In Heaven v Pender,[6] a painter employed by a painting contractor was injured whilst using some staging erected by a dry dock company. The painting contractor was engaged by the ship owner and there was no contractual relationship between the dry dock company that erected the staging and the painting contractor. His men were simply using the staging erected by the defendant. In Brett MR’s judgment were sown the seeds of the modern tort of negligence. He said:

“Whenever one person is by circumstances placed in such a position with regard to another that every one of ordinary sense who did think, would at once recognise that if he did not use ordinary care and skill in his own conduct with regard to those circumstances he would cause danger of injury to the person or property of the other, a duty arises to use ordinary care and skill to avoid such danger.”[7]

The Master of the Rolls was in the minority when he expressed that principle in such wide terms. The other two members of the Court founded liability on the basis that the injured plaintiff was an invitee of the dry dock company and therefore an obligation arose by virtue of that relationship to ensure that appliances supplied for immediate use were not dangerous. The majority expressly eschewed Brett MR’s generalisation saying that such liability was confined to goods that are dangerous per se or dangerous to the knowledge of the defendant.

Early days

From the beginning, negligence meant a failure to so something which a reasonable man would have done in the circumstances or the doing of something that such a person would not have done in the circumstances.[8] It was early recognised that negligence would afford no remedy in law in the absence of a duty of care owed, not to the world generally, but to the particular plaintiff.[9] Principally, the development of the law of negligence has been built on this foundation namely, identification of circumstances which give rise to a duty of care. At first, the existence of a duty was determined by reference to the nature of the activity being undertaken eg, keeping dangerous goods, driving on the highway, being in a shop upon an implied invitation, and so on. A hundred years ago not only were the situations which gave rise to a duty of care carefully categorised, but also, the damage recoverable was confined to injury to person and property. Acknowledging that there was an obligation not to deceive another, the author of an early edition of Salmond on Torts[10] said “but I am commonly under no obligation to take care that the statements I make to him are true.”[11] How things change!

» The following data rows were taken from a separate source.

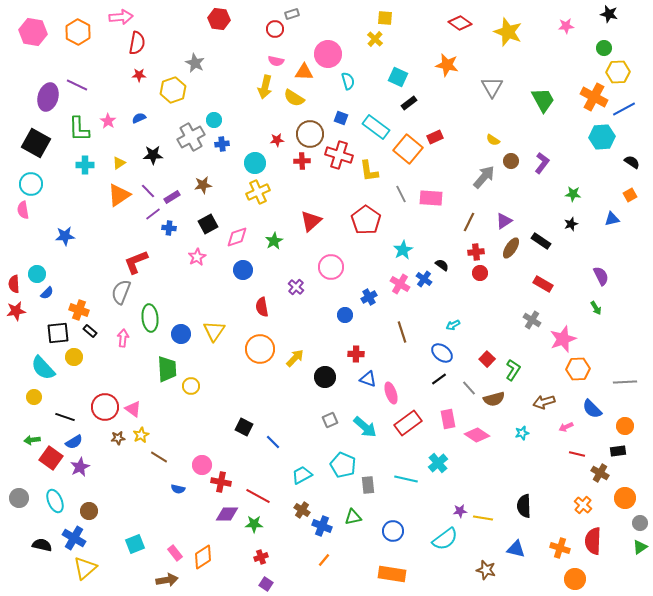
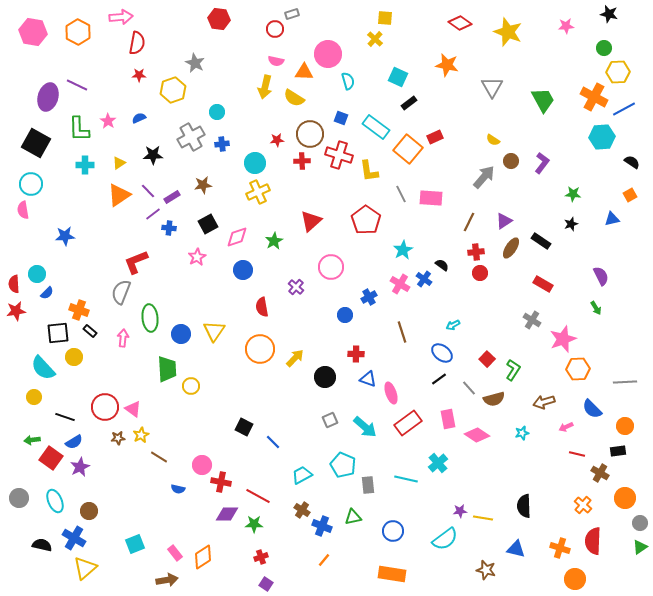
cyan circle at (214, 120): moved 3 px right, 8 px up
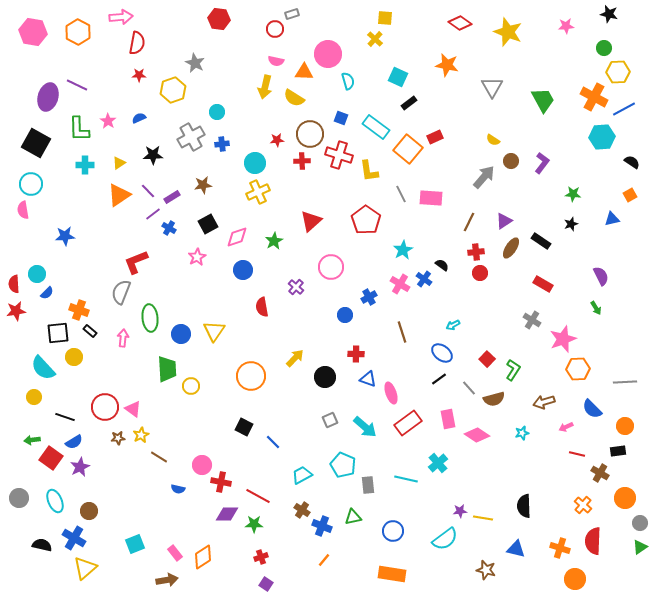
blue cross at (169, 228): rotated 24 degrees clockwise
orange circle at (260, 349): moved 9 px left, 27 px down
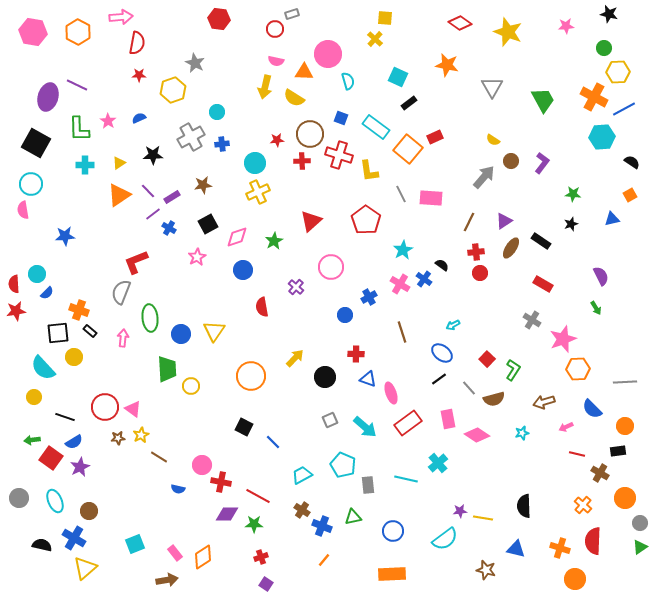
orange rectangle at (392, 574): rotated 12 degrees counterclockwise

Fifty years later, things moved on. Although not quite a twinkle in my father’s eye in 1932, I was certainly then in the back of his mind when the House of Lords handed down its decision in the famous Donoghue v Stevenson case[12]. Until that time the conventional legal wisdom had been that the manufacturer of an article, other than one that was either dangerous to the knowledge of the manufacturer or dangerous per se, owed no duty of care outside that imposed by the contract under which the article was sold. In support of the hapless Ms Donoghue, it was contended that a new category of negligent liability should be opened up, namely, in cases in which a manufacturer puts onto the market a product intended for consumption, packaged in such a way that inspection prior to consumption is impossible. I interpolate to note that in those days drinking ginger beer appeared to be a hazard, for a Mr Bates was also the victim of a dubious bottle of ginger beer.[13] This one exploded, but, unlike Ms Donoghue twenty years later, Mr Bates recovered nothing on the basis that there was no privity of contract between him and the manufacturer and the ginger beer was neither dangerous per se nor dangerous to the knowledge of the defendant, even though with the exercise of reasonable care, the danger of explosion would have become apparent to the company.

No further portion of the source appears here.